◆ Problem to solve
In the entries below, find every line with the string "tissus" and copy it.
▼▼▼
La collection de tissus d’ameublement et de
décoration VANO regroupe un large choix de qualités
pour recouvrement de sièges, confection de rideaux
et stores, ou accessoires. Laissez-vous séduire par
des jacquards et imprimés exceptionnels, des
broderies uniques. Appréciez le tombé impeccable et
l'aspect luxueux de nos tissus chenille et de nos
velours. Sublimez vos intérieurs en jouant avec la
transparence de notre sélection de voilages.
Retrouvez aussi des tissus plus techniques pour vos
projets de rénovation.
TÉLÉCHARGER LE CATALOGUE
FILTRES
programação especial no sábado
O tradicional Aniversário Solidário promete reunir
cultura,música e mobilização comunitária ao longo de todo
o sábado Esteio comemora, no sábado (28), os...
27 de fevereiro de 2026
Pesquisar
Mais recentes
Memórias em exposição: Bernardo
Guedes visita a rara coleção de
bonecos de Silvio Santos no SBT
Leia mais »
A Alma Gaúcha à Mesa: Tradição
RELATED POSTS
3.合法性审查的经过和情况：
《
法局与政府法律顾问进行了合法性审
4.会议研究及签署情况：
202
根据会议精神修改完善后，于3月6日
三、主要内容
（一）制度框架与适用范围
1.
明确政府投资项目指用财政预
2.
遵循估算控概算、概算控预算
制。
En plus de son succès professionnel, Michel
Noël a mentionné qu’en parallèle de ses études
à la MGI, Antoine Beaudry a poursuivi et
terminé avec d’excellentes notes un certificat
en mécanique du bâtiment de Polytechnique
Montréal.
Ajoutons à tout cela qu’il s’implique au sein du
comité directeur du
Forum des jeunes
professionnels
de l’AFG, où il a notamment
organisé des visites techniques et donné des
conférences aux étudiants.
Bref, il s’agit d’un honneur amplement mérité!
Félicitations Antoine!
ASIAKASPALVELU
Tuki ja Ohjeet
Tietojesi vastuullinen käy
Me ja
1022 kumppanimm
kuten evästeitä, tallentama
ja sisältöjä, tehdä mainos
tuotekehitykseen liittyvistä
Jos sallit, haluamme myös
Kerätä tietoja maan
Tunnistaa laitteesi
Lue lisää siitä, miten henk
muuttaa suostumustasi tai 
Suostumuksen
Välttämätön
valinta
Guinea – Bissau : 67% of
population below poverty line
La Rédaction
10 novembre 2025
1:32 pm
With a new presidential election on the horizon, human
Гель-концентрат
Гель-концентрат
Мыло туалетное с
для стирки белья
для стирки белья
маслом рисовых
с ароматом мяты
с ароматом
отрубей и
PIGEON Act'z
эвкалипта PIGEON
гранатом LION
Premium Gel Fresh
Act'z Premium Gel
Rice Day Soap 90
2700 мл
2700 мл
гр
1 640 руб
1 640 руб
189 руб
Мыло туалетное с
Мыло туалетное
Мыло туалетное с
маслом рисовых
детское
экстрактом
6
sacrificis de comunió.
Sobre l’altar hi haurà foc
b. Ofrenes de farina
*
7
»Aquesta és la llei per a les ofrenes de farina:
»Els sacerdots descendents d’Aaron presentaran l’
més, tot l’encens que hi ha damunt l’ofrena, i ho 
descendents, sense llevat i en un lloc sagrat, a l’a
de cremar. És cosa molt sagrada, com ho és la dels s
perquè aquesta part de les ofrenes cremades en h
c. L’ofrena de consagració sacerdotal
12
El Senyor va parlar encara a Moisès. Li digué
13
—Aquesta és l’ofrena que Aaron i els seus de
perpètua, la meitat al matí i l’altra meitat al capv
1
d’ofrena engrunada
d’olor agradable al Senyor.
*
▲▲▲
◆ Result of this task
La collection de tissus d’ameublement et de
l'aspect luxueux de nos tissus chenille et de nos
Retrouvez aussi des tissus plus techniques pour vos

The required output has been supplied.